The miraculous “buy-in” Wiegman achieved in 2022 will be harder this time round, with some of the big names dropping away and Hannah Hampton, Aggie Beever-Jones, Maya Le Tissier, Grace Clinton, Jess Park and Michelle Agyemang all graduating to England’s title defence.
Bright says: “The girls going into their first tournament will be pecking the brains of Lucy Bronze, Beth Mead, Leah Williamson, on what a tournament is like. The kids are like sponges, wanting to be better.
“What everyone needs to remember is that it’s a completely different team, and we need to not [say] – you won it that time, you need to win it again,” Daly says.
To listen to them recall the spirit of 2022 is to appreciate how elusive camp unity can be. Daly says self-sacrifice was at the core of those halcyon days: “One hundred per cent. At the last Euros, Sarina stuck with the same [starting] XI for the entire tournament. To have some players not featuring for any minutes, and some getting minutes here and there, and players who didn’t start ever, that’s such a hard thing to do, and they were the best people, they were the glue who held it all together.

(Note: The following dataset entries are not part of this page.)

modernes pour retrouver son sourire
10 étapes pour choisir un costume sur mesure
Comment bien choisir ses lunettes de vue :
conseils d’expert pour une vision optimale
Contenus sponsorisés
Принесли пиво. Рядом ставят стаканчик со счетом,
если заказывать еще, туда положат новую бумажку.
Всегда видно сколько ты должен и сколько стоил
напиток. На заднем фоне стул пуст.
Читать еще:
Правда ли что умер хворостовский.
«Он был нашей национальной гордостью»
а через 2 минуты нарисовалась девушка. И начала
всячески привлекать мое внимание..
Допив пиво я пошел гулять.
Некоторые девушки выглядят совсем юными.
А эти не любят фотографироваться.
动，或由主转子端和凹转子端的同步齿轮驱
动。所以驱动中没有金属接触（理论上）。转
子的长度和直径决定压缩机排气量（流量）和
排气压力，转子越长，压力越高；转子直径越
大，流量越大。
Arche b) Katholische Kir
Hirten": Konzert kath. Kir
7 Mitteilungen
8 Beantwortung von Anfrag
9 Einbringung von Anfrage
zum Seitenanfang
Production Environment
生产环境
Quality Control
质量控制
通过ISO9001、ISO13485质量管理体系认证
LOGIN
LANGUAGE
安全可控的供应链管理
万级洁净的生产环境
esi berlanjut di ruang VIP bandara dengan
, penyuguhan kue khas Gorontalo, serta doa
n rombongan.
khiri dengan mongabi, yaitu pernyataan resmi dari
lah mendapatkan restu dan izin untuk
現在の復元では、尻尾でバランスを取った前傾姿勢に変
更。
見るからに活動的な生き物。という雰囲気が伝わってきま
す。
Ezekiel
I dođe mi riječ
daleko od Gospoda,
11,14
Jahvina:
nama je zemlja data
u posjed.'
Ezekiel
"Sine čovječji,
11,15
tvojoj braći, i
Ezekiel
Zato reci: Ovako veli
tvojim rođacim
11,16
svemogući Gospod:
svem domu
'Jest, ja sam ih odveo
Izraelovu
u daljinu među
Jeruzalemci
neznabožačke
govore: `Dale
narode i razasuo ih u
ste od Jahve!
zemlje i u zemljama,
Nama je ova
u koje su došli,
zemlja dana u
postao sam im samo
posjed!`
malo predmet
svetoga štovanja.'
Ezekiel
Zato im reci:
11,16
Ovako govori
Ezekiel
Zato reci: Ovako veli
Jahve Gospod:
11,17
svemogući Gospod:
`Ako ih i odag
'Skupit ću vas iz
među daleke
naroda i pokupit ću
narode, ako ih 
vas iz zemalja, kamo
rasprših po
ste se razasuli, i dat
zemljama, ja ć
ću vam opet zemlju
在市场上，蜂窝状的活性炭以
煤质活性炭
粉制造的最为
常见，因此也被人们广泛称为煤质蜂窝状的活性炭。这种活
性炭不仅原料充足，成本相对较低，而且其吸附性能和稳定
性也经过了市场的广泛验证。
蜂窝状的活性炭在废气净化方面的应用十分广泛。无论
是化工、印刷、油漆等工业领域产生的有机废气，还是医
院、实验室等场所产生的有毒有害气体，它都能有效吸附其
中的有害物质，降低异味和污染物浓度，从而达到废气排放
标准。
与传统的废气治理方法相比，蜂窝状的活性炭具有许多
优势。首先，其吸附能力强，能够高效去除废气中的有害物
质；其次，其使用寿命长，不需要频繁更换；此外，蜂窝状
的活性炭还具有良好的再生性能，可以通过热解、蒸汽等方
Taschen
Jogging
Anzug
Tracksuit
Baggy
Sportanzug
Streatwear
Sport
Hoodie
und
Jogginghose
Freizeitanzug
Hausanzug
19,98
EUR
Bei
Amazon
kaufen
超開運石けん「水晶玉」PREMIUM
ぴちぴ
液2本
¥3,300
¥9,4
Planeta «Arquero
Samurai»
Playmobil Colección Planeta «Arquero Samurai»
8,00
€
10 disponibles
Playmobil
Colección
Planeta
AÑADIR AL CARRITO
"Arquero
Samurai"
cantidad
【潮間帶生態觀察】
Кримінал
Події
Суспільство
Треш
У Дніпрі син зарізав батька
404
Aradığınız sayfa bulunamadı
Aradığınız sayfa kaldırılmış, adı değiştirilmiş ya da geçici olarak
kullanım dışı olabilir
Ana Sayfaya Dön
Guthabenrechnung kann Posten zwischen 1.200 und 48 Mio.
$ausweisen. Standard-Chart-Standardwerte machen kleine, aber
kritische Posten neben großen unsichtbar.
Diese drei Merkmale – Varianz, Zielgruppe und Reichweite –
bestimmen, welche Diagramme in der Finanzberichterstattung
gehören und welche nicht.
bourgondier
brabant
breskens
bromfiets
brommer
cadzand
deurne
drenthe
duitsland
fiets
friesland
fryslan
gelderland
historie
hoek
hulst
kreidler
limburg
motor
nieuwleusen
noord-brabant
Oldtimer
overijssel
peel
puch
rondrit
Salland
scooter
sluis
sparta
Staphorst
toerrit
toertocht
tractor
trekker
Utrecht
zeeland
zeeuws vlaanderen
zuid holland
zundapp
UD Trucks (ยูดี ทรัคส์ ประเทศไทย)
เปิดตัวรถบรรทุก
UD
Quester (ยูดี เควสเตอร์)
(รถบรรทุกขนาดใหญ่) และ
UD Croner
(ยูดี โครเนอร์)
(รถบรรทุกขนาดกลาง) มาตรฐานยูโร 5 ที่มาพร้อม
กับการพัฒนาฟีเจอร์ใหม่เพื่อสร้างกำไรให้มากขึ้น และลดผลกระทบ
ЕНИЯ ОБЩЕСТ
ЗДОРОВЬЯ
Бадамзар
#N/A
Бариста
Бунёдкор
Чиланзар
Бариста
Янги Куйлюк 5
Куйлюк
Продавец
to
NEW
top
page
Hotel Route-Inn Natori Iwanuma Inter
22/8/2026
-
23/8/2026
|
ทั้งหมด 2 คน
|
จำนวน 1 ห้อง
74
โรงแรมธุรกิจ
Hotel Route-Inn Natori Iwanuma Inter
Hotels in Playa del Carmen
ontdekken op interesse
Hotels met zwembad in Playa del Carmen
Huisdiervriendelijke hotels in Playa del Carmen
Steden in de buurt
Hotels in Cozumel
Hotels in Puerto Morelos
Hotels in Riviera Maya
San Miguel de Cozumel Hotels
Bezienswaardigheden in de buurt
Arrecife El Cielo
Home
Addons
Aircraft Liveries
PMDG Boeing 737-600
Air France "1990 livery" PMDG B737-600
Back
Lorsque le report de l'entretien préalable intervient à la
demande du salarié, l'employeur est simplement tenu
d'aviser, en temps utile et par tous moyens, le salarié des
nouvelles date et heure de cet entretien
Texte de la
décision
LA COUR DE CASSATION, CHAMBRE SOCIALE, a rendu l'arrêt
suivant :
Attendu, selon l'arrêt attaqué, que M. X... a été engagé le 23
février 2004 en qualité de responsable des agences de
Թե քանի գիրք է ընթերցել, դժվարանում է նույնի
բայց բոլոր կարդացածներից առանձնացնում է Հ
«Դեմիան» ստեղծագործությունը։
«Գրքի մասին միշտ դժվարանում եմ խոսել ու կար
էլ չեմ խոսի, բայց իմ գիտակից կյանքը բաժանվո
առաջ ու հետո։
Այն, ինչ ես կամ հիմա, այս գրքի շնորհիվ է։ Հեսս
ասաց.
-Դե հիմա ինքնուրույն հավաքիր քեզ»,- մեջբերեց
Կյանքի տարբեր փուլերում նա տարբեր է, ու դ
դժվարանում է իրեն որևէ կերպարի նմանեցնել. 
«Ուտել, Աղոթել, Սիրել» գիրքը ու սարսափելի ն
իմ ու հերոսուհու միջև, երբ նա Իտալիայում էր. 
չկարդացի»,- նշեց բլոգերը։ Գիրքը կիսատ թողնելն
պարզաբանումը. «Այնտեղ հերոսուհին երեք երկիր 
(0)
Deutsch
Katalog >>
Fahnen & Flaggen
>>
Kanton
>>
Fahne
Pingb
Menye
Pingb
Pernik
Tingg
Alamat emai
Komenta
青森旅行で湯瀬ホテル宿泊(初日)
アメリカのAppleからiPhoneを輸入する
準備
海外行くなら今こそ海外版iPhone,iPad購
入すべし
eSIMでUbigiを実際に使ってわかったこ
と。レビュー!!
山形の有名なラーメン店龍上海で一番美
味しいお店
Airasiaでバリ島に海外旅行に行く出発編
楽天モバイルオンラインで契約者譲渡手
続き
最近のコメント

“You’ve got to have that cohesive unit, where everyone’s on the same page at all times.” If anyone pulls away from it, she says, “the chain’s off the bike.”
Bright takes up the story: “Our environment off the pitch was spot on. We really made sure we had time alone, time with family, time to gel, a lot of time as a group – and we made a pact that nothing gets in the bubble, nothing gets out.
“[We said], if we want to win, we’ve got this opportunity to change our lives, and change the nation, and we all bought into that. If we hadn’t, it would all have looked very different. Very different.
‘With how everyone handled themselves, you wouldn’t have known who was starting and who wasn’t if you’d seen us in our own environment.”
With the expansion since then of the club game, you wonder whether being a Lioness will always be the pinnacle in women’s football. Bright: “Oh yeah, 100 per cent.” Daly: “It’s the biggest pinnacle in anything. Representing your country is the biggest honour, when you pull on that shirt, and sing that national anthem.”
Bright needs to pull on that top 12 more times to reach 100, assuming that’s the plan.